The work of net artist and hypertext pioneer Mark Amerika was recently featured in his first European net art retrospective, HOW TO BE AN INTERNET ARTIST. This show and his new work of net art, FILMTEXT (commissioned by Playstation 2), will be presented in a second exhibition at the Institute for Contemporary Arts in London beginning this week (January 9 to be precise) through January 31. But you can get a sneak peak online now, if you'd like (hint: click on the link included here).
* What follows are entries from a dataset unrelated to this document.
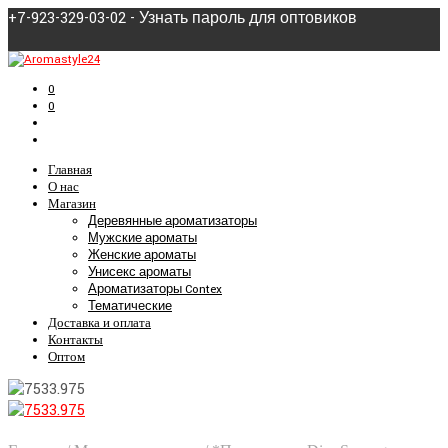
+7-923-329-03-02 - Узнать пароль для оптовиков
0
0
Главная
О нас
Магазин
Деревянные ароматизаторы
Мужские ароматы
Женские ароматы
Унисекс ароматы
Ароматизаторы Contex
Тематические
Доставка и оплата
Контакты
Оптом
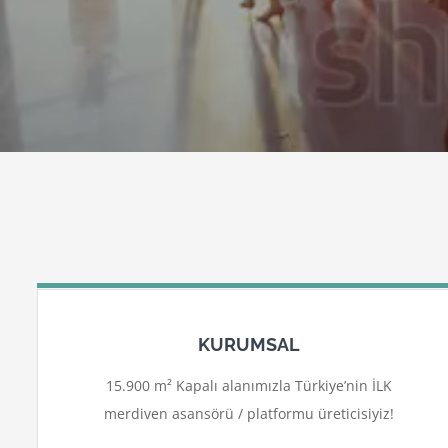
KURUMSAL
15.900 m² Kapalı alanımızla Türkiye’nin İLK
merdiven asansörü / platformu üreticisiyiz!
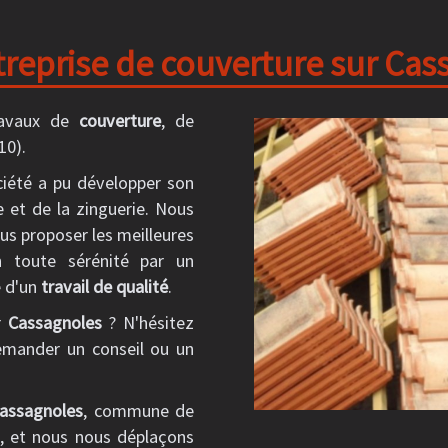
reprise de couverture sur Cas
ravaux de
couverture
, de
10).
ciété a pu développer son
 et de la zinguerie. Nous
us proposer les meilleures
en toute sérénité par un
e d'un
travail de qualité
.
r
Cassagnoles
? N'hésitez
mander un conseil ou un
assagnoles
, commune de
s, et nous nous déplaçons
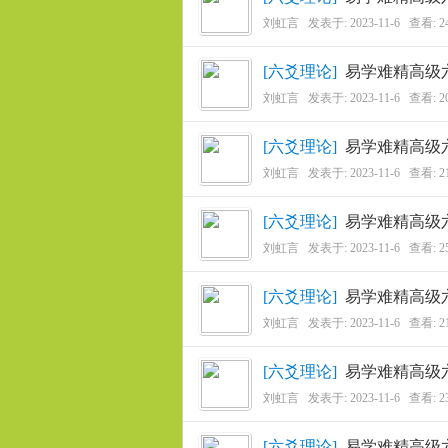
用
刘虹言
发表于:
2023-11-6
查看: 2
[
六爻理论
]
易学难精高级
刘虹言
发表于:
2023-11-6
查看: 2
[
六爻理论
]
易学难精高级
刘虹言
发表于:
2023-11-6
查看: 2
联
[
六爻理论
]
易学难精高级
刘虹言
发表于:
2023-11-6
查看: 2
[
六爻理论
]
易学难精高级
刘虹言
发表于:
2023-11-6
查看: 2
[
六爻理论
]
易学难精高级
刘虹言
发表于:
2023-11-6
查看: 2
盟
[
六爻理论
]
易学难精高级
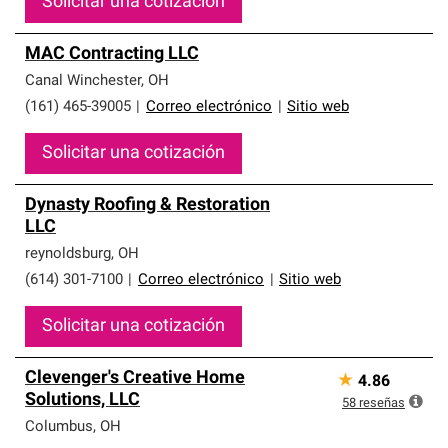
Solicitar una cotización
MAC Contracting LLC
Canal Winchester
,
OH
(161) 465-39005
|
Correo electrónico
|
Sitio web
Solicitar una cotización
Dynasty Roofing & Restoration
LLC
reynoldsburg
,
OH
(614) 301-7100
|
Correo electrónico
|
Sitio web
Solicitar una cotización
Clevenger's Creative Home
★
4.86
Solutions, LLC
58
reseñas
Columbus
,
OH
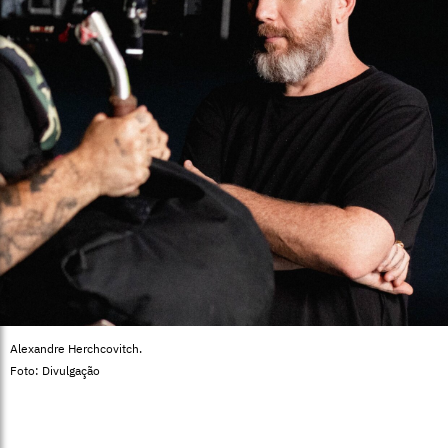
Alexandre Herchcovitch.
Foto: Divulgação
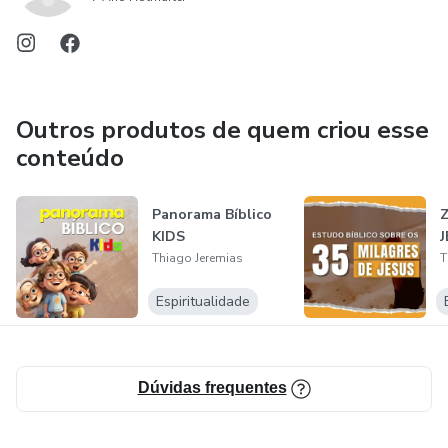
Outros produtos de quem criou esse
conteúdo
Panorama Bíblico
KIDS
Thiago Jeremias
T
Espiritualidade
Dúvidas frequentes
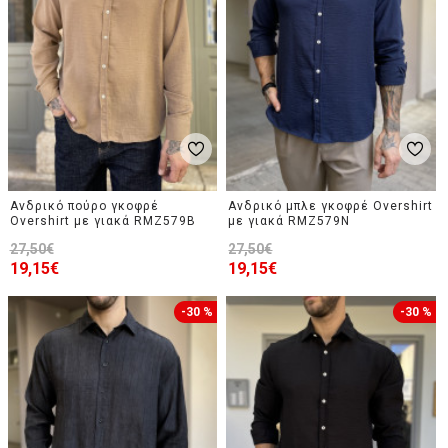
Ανδρικό πούρο γκοφρέ
Ανδρικό μπλε γκοφρέ Overshirt
Overshirt με γιακά RMZ579B
με γιακά RMZ579N
27,50€
27,50€
19,15€
19,15€
-30 %
-30 %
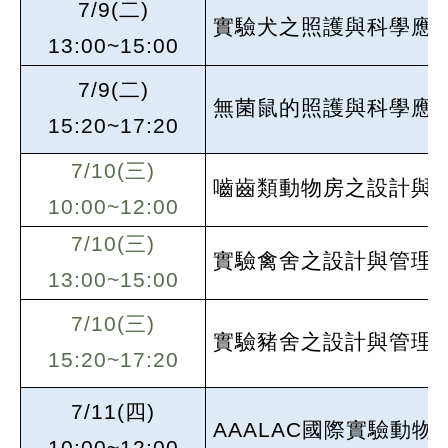
7/9(
二)
實驗犬之照護與科學應
13:00~15:00
7/9(
二)
無菌鼠的照護與科學應
15:20~17:20
7/10(
三)
嚙齒類動物房之設計與
10:00~12:00
7/10(
三)
實驗禽舍之設計與管理
13:00~15:00
7/10(
三)
實驗豬舍之設計與管理
15:20~17:20
7/11(
四)
AAALAC
國際實驗動物
10:00~12:00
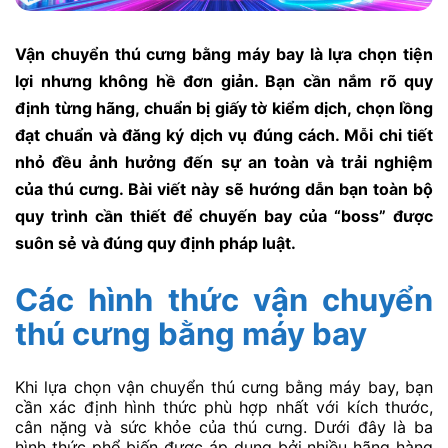
Vận chuyển thú cưng bằng máy bay là lựa chọn tiện
lợi nhưng không hề đơn giản. Bạn cần nắm rõ quy
định từng hãng, chuẩn bị giấy tờ kiểm dịch, chọn lồng
đạt chuẩn và đăng ký dịch vụ đúng cách. Mỗi chi tiết
nhỏ đều ảnh hưởng đến sự an toàn và trải nghiệm
của thú cưng. Bài viết này sẽ hướng dẫn bạn toàn bộ
quy trình cần thiết để chuyến bay của “boss” được
suôn sẻ và đúng quy định pháp luật.
Các hình thức vận chuyển
thú cưng bằng máy bay
Khi lựa chọn vận chuyển thú cưng bằng máy bay, bạn
cần xác định hình thức phù hợp nhất với kích thước,
cân nặng và sức khỏe của thú cưng. Dưới đây là ba
hình thức phổ biến được áp dụng bởi nhiều hãng hàng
Michael Mandiberg Inc. rang in the new year with the completion of its yearlong identity marketplace, Shop Mandiberg -- which sells the belongings of digital artist Michael Mandiberg. A storewide 20% off sale propelled purchases, and Shop Mandiberg sold 101 items. Sadly, Shop Mandiberg is closing for business, but the site remains online as an archive.
Last year, 25 international media artists gathered together at Irbene, Latvia, at the site of an abandoned 32 meter dish antenna once used by the KGB to spy on satellite transmissions between Europe and North America. The artists explored creative interaction with a formerly military device and formulated a communications network. This week, the participating artists are unveiling projects inspired by their experiences in Latvia. Audio, video, web installations and images by Kim Cascone, Locomotive, Mukul, and others will be presented online.
How does a new media author present his work in the flesh? Find out this coming Saturday, at 4pm, when Brian Kim Stefans will read at Double Happiness at 173 Mott Street in Manhattan. Stefans' paper books include "Angry Penguins," "Gulf," and "Free Space Comix," but he is also a recognized digital artist and poet who has experimented with online narratives. (He'll be reading with Joan Retallack, author of the book "How to Do Things With Words.") Admission is $4.
Now's the time to vote for your favorite works of net art...because "net-art01," the fourth annual edition of England's open competition for net artists, has just been kicked off. If you're in Brixton, London, you can check out the nominated works, presented live. There, the entries will be projected onto various suitable surfaces at Bradys pub (at 20 Atlantic Road) from 4.30pm to 6.30pm every evening. Voting ends when the month of January is up, and the first-ever award ceremony is now being planned. Keep checking the "net-art01" site for updates.